Technical review of the latest changes in the OpenLLM leaderboard
The OpenLLM leaderboard is a collection of benchmarks for large language models. Unlike numbers reported in marketing materials, the results on the leaderboard are reproducible and can be verified by anyone. This leaderboard is managed by the Hugging Face team and is based on the Harness (lm-eval) package from EleutherAI. Overall, the leaderboard is a valuable resource for the community to compare different models and track progress in the field. Recently, the Hugging Face team announced several changes to the leaderboard. In this post, I will review these changes and discuss their implications.
In their blog post, the Hugging Face team raise several issues with this leaderboard. Firstly, they highlight the problem of saturation, where performance on certain benchmarks reaches human level.
Moreover, they suggest that certain models are showing signs of data contamination. This is a serious issue that can lead to misleading results and conclusions. Without a clear chain of custody for the data used in training, it’s difficult to confirm data contamination in a model.
Finally, they point out some of the recent investigations into issues in datasets quality, particularly MMLU-Redux and MMLU-Pro.
To address these issues, they are rebooting the leaderboard with newly released benchmarks and high-quality datasets. Additionally, they are introducing a normalization step, setting a random baseline as 0 and the maximum score as 100. They also updated the Harness (lm-eval) package from EleutherAI to its latest version and added support for LoRA finetuning. They claim these changes should enhance the reproducibility of the results.

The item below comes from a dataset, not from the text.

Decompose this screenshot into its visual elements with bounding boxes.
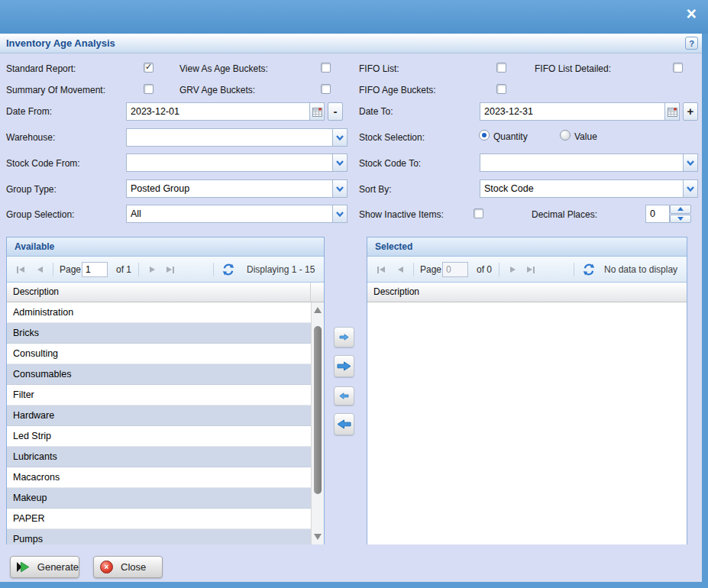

To combat data contamination in submitted models, they are introducing a maintainer’s highlight. They will handpick models released by reputable organizations that have been thoroughly vetted. This list will remain open and evolve based on community feedback and their own observations.
Lastly, they are introducing a voting mechanism for running new models on the leaderboard. This aims to address the issue of submission spamming, where multiple variants of a model are submitted to see which performs best. They hope the voting mechanism will mitigate this problem. Additionally, there are user interface improvements thanks to the work of the Gradio team.
I find all these changes to be positive steps towards more reliable and reproducible benchmarks. While the maintainer’s highlight section could introduce biases from the Hugging Face team, their language suggests they are open to feedback and aim to be community-driven. Given the challenges of identifying models trained on contaminated data, I believe this is a reasonable compromise. However, I still think the evaluation process could be improved.
My primary concern with this leaderboard is the lack of effort to account for stochasticity in the evaluation process. Although training neural networks involves sources of randomness such as weight initialization, data order, and dropout, once trained, these models become deterministic. They output a probability distribution for each class they are trained on, and in the case of language models, the classes are the tokens in the vocabulary. Greedy selection of the highest probability results in generated text that often appears “robotic.” To address this, the common approach is to use sampling with an adjusted temperature for the softmax function, introducing randomness in the generation process. Given that two datasets, IFEval and MATH, utilize text generation, it is important to account for this variability and report a set of results for each model.
Regarding other tasks, it seems that lm-harness is moving towards a standardized template and format for all model evaluations. While this is systematic, it might backfire because in real-world use cases, inputs might not always be in the same format. This could result in models that are not robust to different inputs. Therefore, I believe evaluating the models with various input formats and reporting a set of results would provide a more accurate picture of the models’ performance.
Both of these changes would indeed necessitate additional computational resources and time. It’s possible that lm-eval already addresses such variability, although the blog post does not mention it explicitly. In my next post, I will delve deeper into the source code of lm-eval and see if these concerns are already addressed.